To witness Trump’s behavior these past weeks has been to watch a man preparing the outlines of his own martyrdom. It is unclear how he will go on making his political mark. Will he run for office again? Will he fan the calls for “revolution” among his most outraged supporters? Will he build a new alt-right media platform? Or will he retreat to the Elba of Mar-a-Lago? There is no predicting the actions of a man who prides himself on his unpredictability. But, beyond Trump, there is Trumpism: a profound hostility toward political professionalism; a strong antipathy toward technocratic élites; a disenchantment with liberal values. Whether it gathers behind a Ted Cruz, or a Ben Carson, or some candidate yet unsummoned, it indicates a seam of disaffection that any successful Administration must address.

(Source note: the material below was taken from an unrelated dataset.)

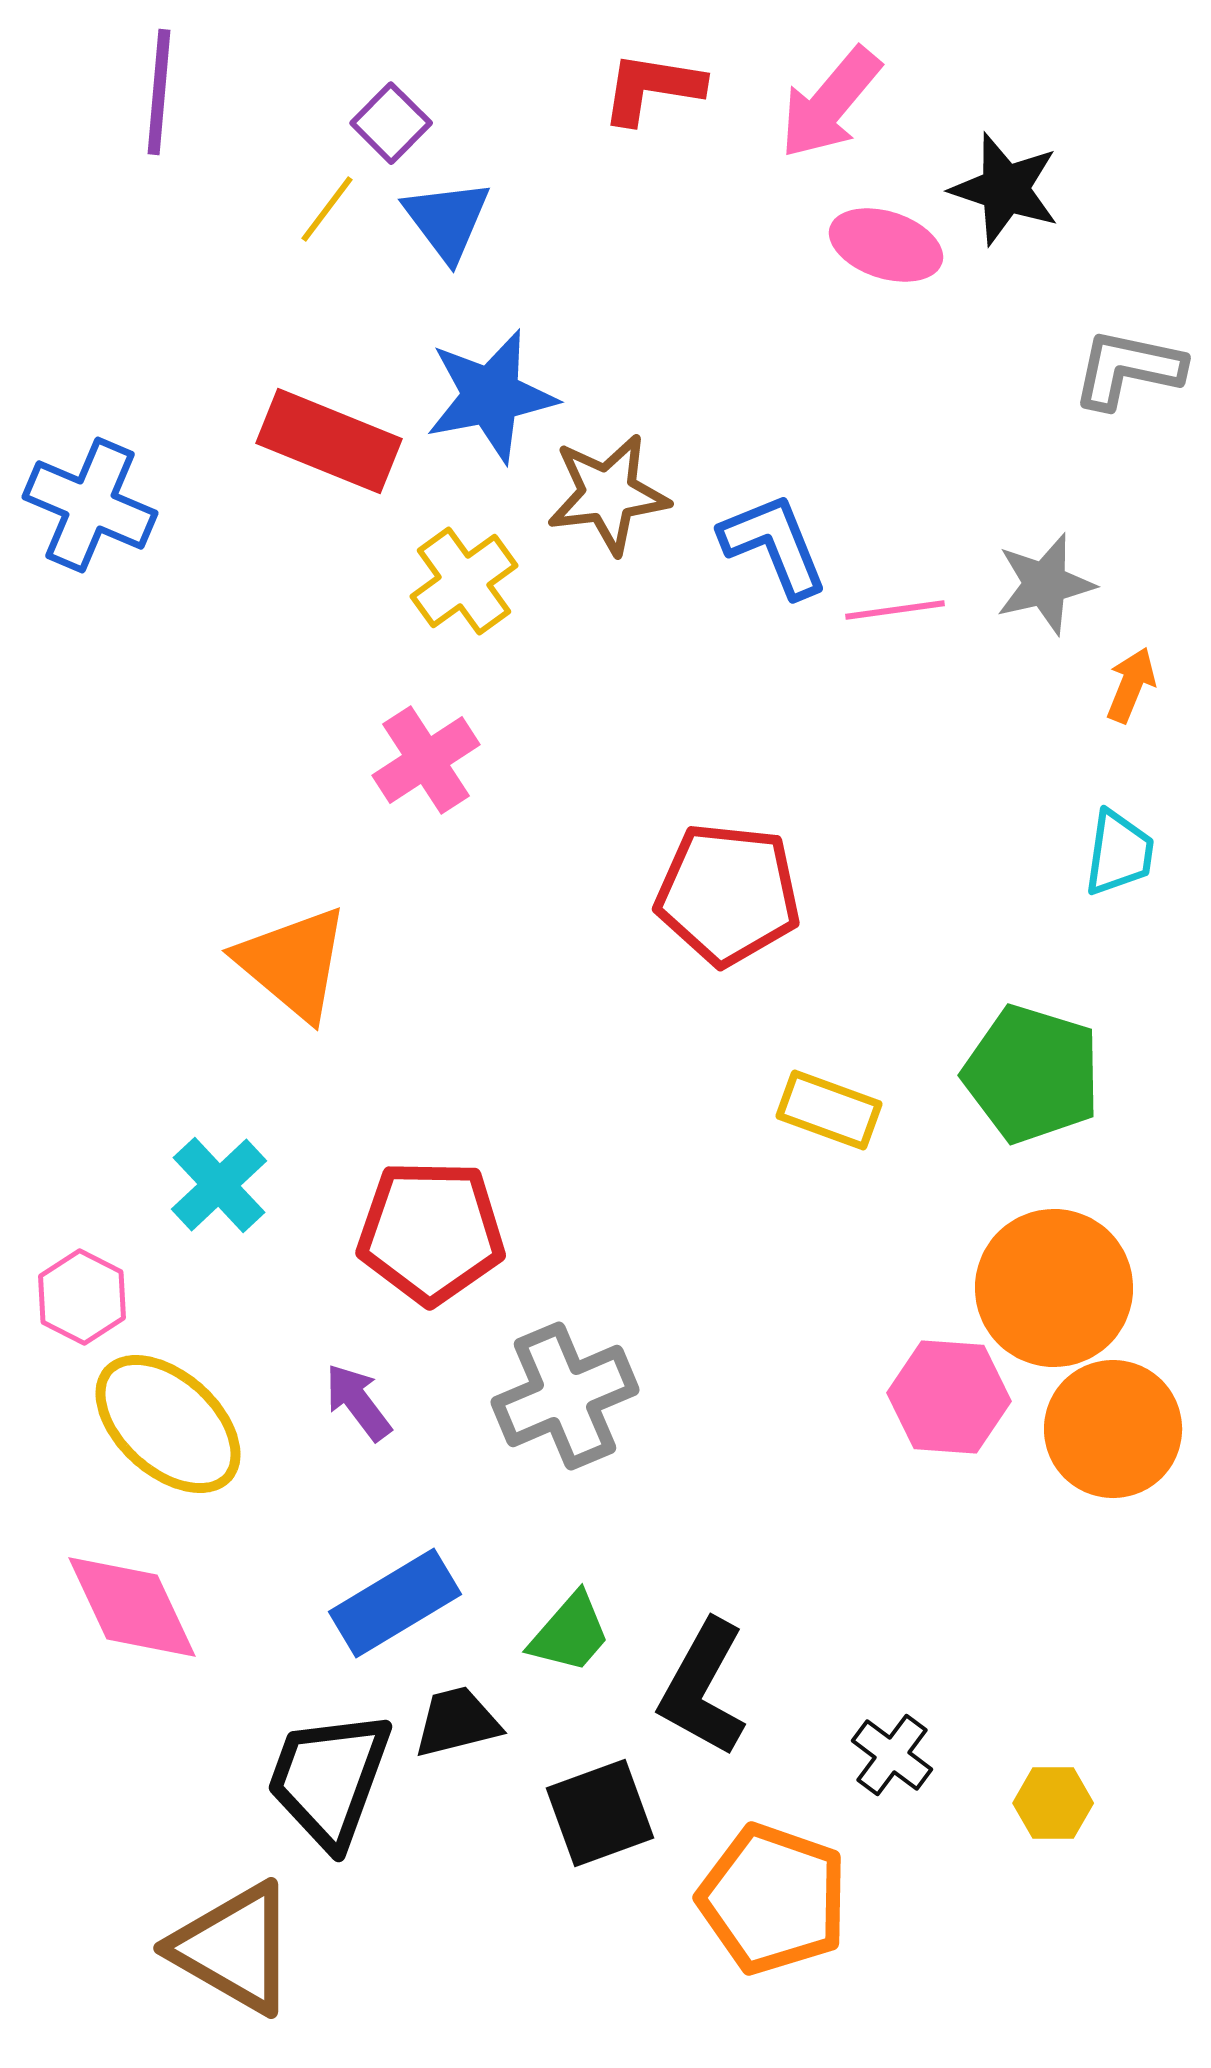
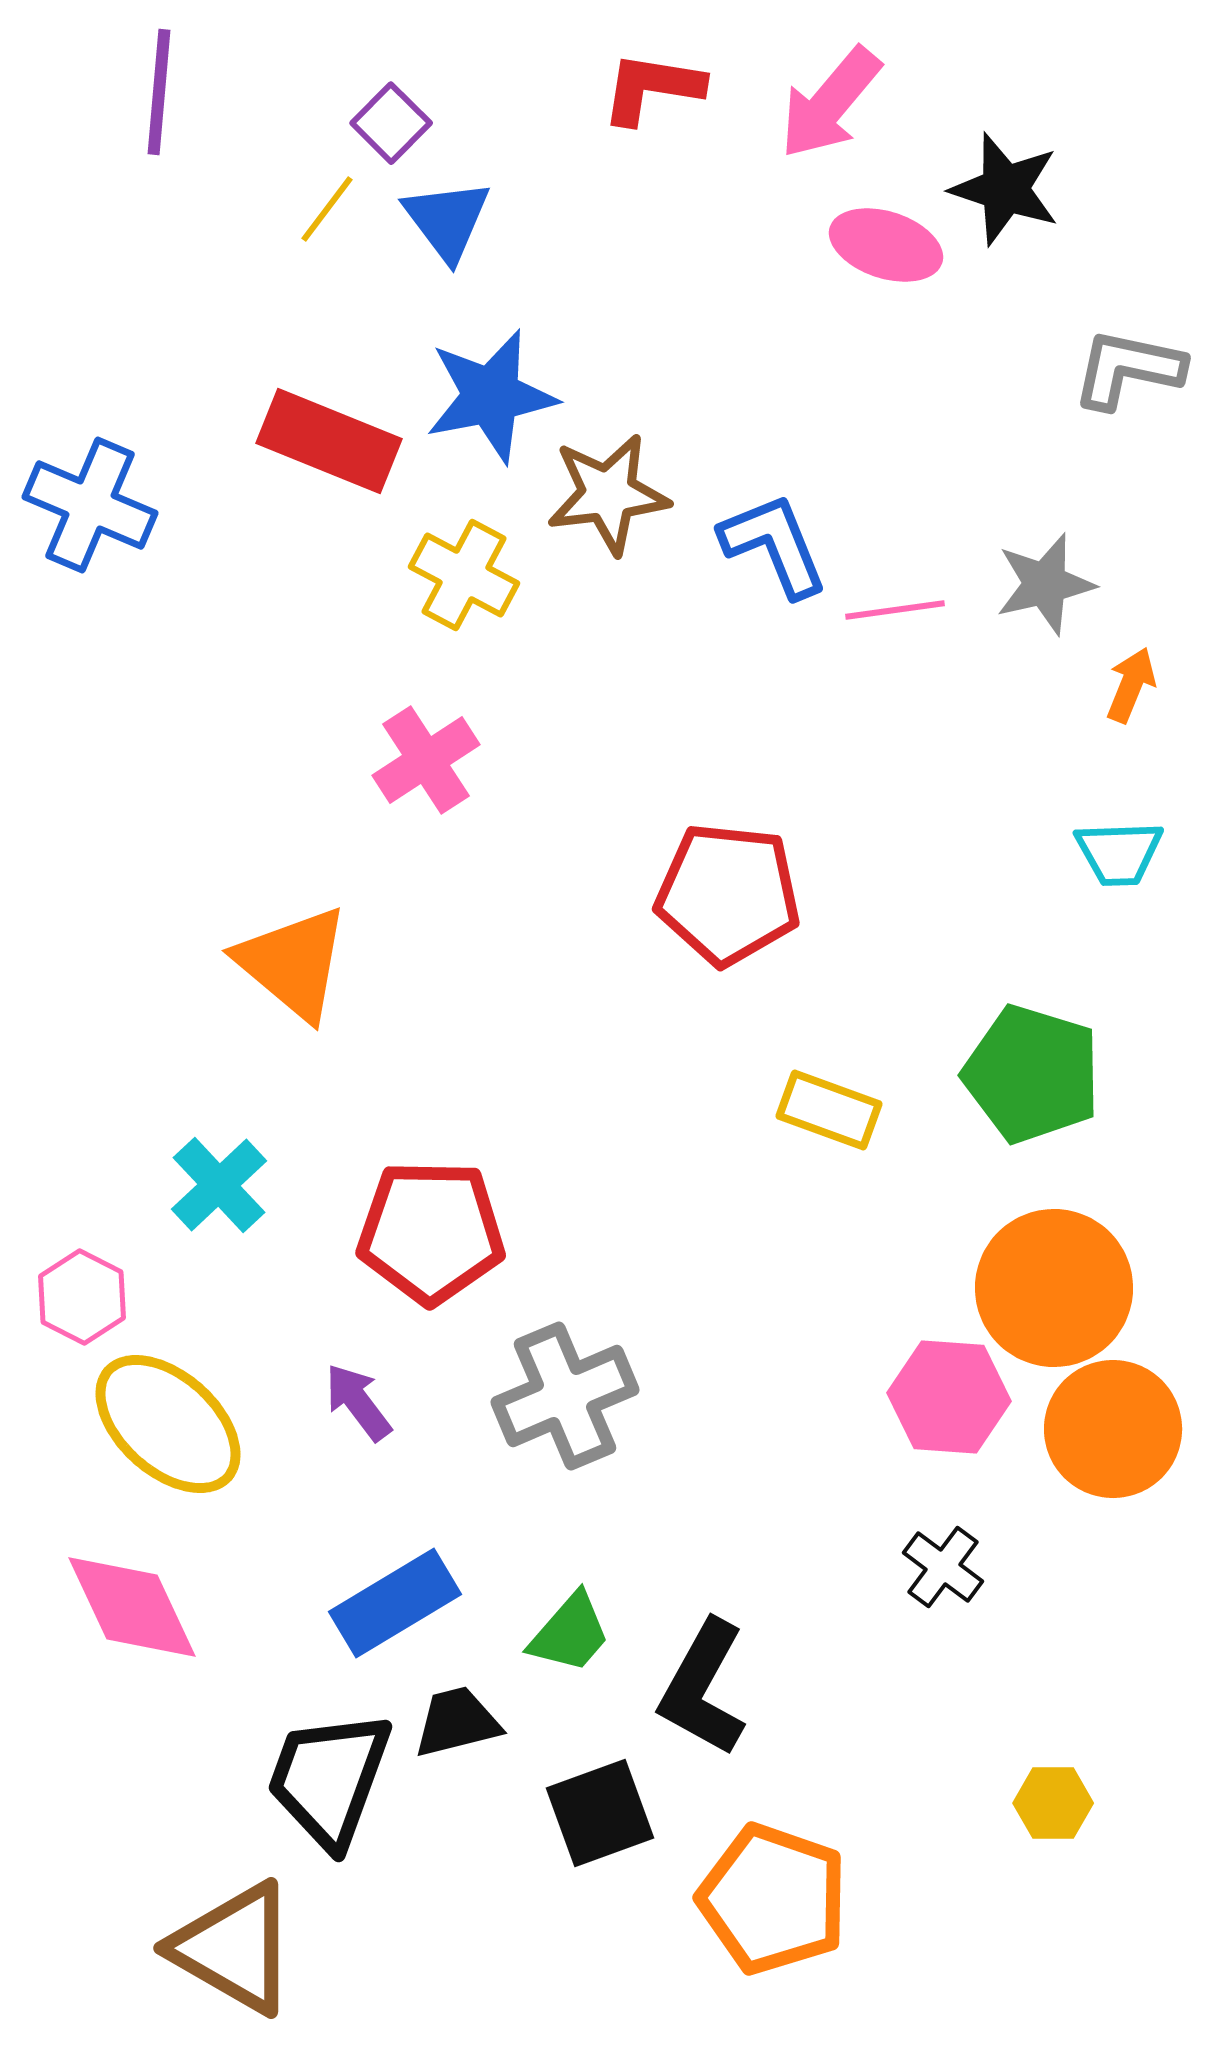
yellow cross at (464, 581): moved 6 px up; rotated 26 degrees counterclockwise
cyan trapezoid at (1119, 853): rotated 80 degrees clockwise
black cross at (892, 1755): moved 51 px right, 188 px up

Clinton may lack Obama’s capacity for eloquence. Her task as President is, nonetheless, to find a way to communicate and connect with the public. Inspiration and persuasion are part of the job, in the office as well as on the campaign trail. She must reach the most alienated and angered members of the American electorate. Obama inherited a financial crisis when he took office. The civil crisis that Clinton will inherit is less sharply defined, but her political legacy will depend upon her ability to alleviate it.
Another legacy of hers will be assured. The election of a woman to the Presidency will have myriad reverberations in the life and the institutions of this country. President Obama’s election certainly did not end the saga of racial conflict and prejudice in the United States, but as a distinct step forward it opened up the world to countless young people. Similarly, electing a female President means imagining new possibilities: that a woman might survive that gantlet of derision to hold power with confidence, without apology, to enlarge our notions of authority and hasten an age when a female President will no longer be exceptional. Just as President Obama was able at certain moments of glaring injustice and crisis to focus the country on matters of race in a potentially lasting way, Hillary Clinton, who has emphasized in her campaign and throughout her political life such issues as early-childhood education, paid family leave, and equal pay, could also change the nation in deeply consequential ways. That’s a thrilling possibility for all Americans. ♦
*An earlier version of this article incorrectly stated that USA Today endorsed Hillary Clinton.
Published in the print edition of the October 31, 2016, issue, with the headline “The Choice.”